Your assignment:
If an entry holds a picture, leave the picture out and copy the rest exactly.

Saved entries:
────────────────────────────────────────

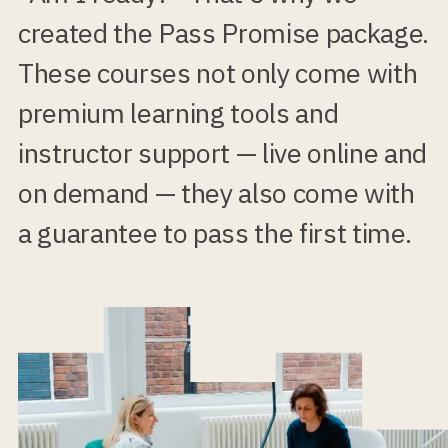
created the Pass Promise package.
These courses not only come with
premium learning tools and
instructor support — live online and
on demand — they also come with
a guarantee to pass the first time.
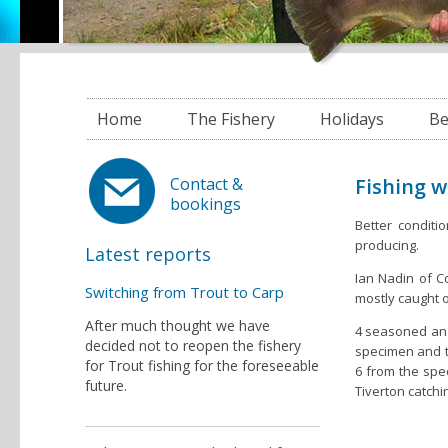
Home
The Fishery
Holidays
Be
Fishing 
Contact &
bookings
Better conditi
producing.
Latest reports
Ian Nadin of Co
Switching from Trout to Carp
mostly caught o
After much thought we have
4 seasoned angl
decided not to reopen the fishery
specimen and tw
for Trout fishing for the foreseeable
6 from the spe
future.
Tiverton catchi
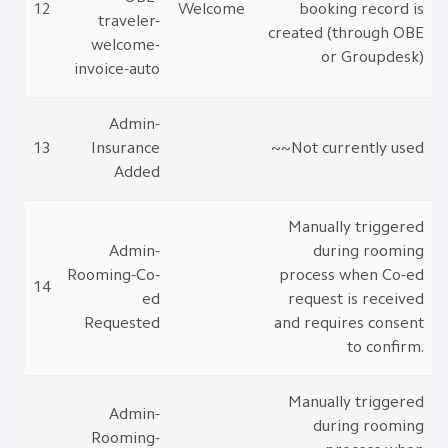
12
Welcome
booking record is
traveler-
created (through OBE
welcome-
or Groupdesk)
invoice-auto
Admin-
13
Insurance
~~Not currently used
Added
Manually triggered
Admin-
during rooming
Rooming-Co-
process when Co-ed
14
ed
request is received
Requested
and requires consent
to confirm.
Manually triggered
Admin-
during rooming
Rooming-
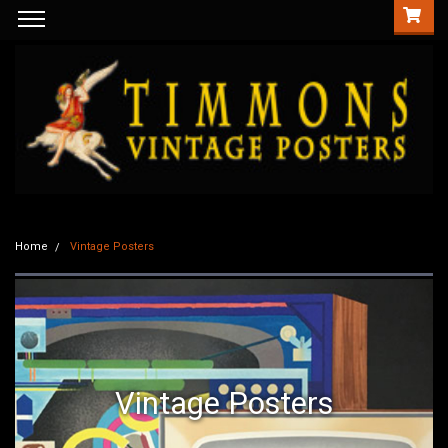
Home
Vintage Posters
Vintage Posters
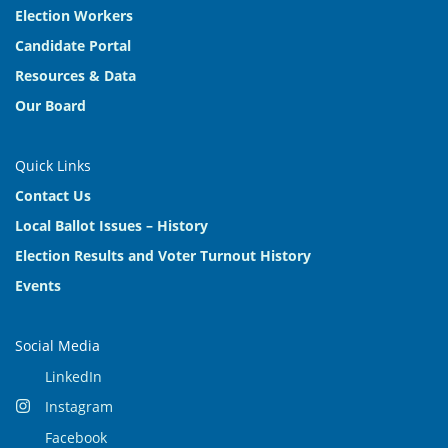
Election Workers
Candidate Portal
Resources & Data
Our Board
Quick Links
Contact Us
Local Ballot Issues – History
Election Results and Voter Turnout History
Events
Social Media
LinkedIn
Instagram
Facebook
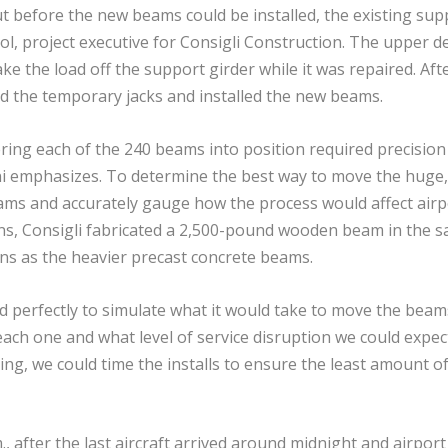
t before the new beams could be installed, the existing sup
ol, project executive for Consigli Construction. The upper d
ake the load off the support girder while it was repaired. Aft
d the temporary jacks and installed the new beams.
ing each of the 240 beams into position required precision
eni emphasizes. To determine the best way to move the huge,
ams and accurately gauge how the process would affect airp
ns, Consigli fabricated a 2,500-pound wooden beam in the 
ns as the heavier precast concrete beams.
d perfectly to simulate what it would take to move the beam
 each one and what level of service disruption we could expec
cing, we could time the installs to ensure the least amount o
after the last aircraft arrived around midnight and airport 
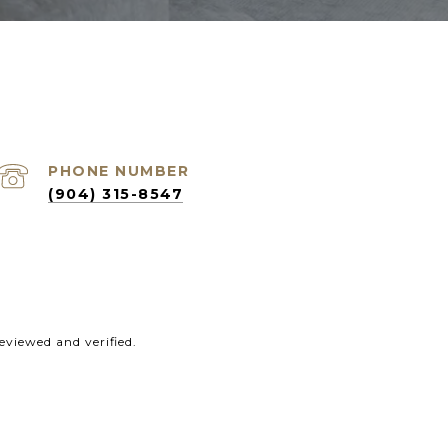
PHONE NUMBER
(904) 315-8547
eviewed and verified.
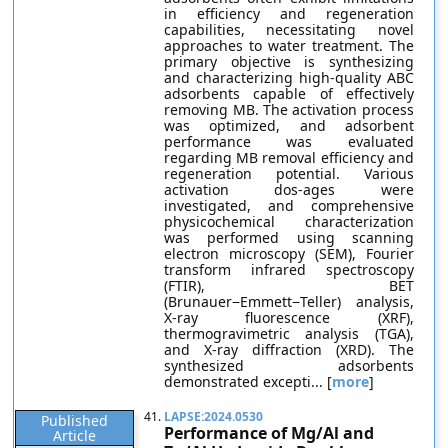
in efficiency and regeneration
capabilities, necessitating novel
approaches to water treatment. The
primary objective is synthesizing
and characterizing high-quality ABC
adsorbents capable of effectively
removing MB. The activation process
was optimized, and adsorbent
performance was evaluated
regarding MB removal efficiency and
regeneration potential. Various
activation dos-ages were
investigated, and comprehensive
physicochemical characterization
was performed using scanning
electron microscopy (SEM), Fourier
transform infrared spectroscopy
(FTIR), BET
(Brunauer−Emmett−Teller) analysis,
X-ray fluorescence (XRF),
thermogravimetric analysis (TGA),
and X-ray diffraction (XRD). The
synthesized adsorbents
demonstrated excepti... [
more
]
41.
LAPSE:2024.0530
Published
Performance of Mg/Al and
Article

────────────────────────────────────────

Task output:
created the Pass Promise package.
These courses not only come with
premium learning tools and
instructor support — live online and
on demand — they also come with
a guarantee to pass the first time.
Home
The Fishery
Holidays
Be
Fishing 
Contact &
bookings
Better conditi
producing.
Latest reports
Ian Nadin of Co
Switching from Trout to Carp
mostly caught o
After much thought we have
4 seasoned angl
decided not to reopen the fishery
specimen and tw
for Trout fishing for the foreseeable
6 from the spe
future.
Tiverton catchi
12
Welcome
booking record is
traveler-
created (through OBE
welcome-
or Groupdesk)
invoice-auto
Admin-
13
Insurance
~~Not currently used
Added
Manually triggered
Admin-
during rooming
Rooming-Co-
process when Co-ed
14
ed
request is received
Requested
and requires consent
to confirm.
Manually triggered
Admin-
during rooming
Rooming-
Home
Vintage Posters
Vintage Posters
Election Workers
Candidate Portal
Resources & Data
Our Board
Quick Links
Contact Us
Local Ballot Issues – History
Election Results and Voter Turnout History
Events
Social Media
LinkedIn
Instagram
Facebook
t before the new beams could be installed, the existing sup
ol, project executive for Consigli Construction. The upper d
ake the load off the support girder while it was repaired. Aft
d the temporary jacks and installed the new beams.
ing each of the 240 beams into position required precision
eni emphasizes. To determine the best way to move the huge,
ams and accurately gauge how the process would affect airp
ns, Consigli fabricated a 2,500-pound wooden beam in the 
ns as the heavier precast concrete beams.
d perfectly to simulate what it would take to move the beam
 each one and what level of service disruption we could expec
cing, we could time the installs to ensure the least amount o
after the last aircraft arrived around midnight and airport 
PHONE NUMBER
(904) 315-8547
eviewed and verified.
in efficiency and regeneration
capabilities, necessitating novel
approaches to water treatment. The
primary objective is synthesizing
and characterizing high-quality ABC
adsorbents capable of effectively
removing MB. The activation process
was optimized, and adsorbent
performance was evaluated
regarding MB removal efficiency and
regeneration potential. Various
activation dos-ages were
investigated, and comprehensive
physicochemical characterization
was performed using scanning
electron microscopy (SEM), Fourier
transform infrared spectroscopy
(FTIR), BET
(Brunauer−Emmett−Teller) analysis,
X-ray fluorescence (XRF),
thermogravimetric analysis (TGA),
and X-ray diffraction (XRD). The
synthesized adsorbents
demonstrated excepti... [
more
]
41.
LAPSE:2024.0530
Published
Performance of Mg/Al and
Article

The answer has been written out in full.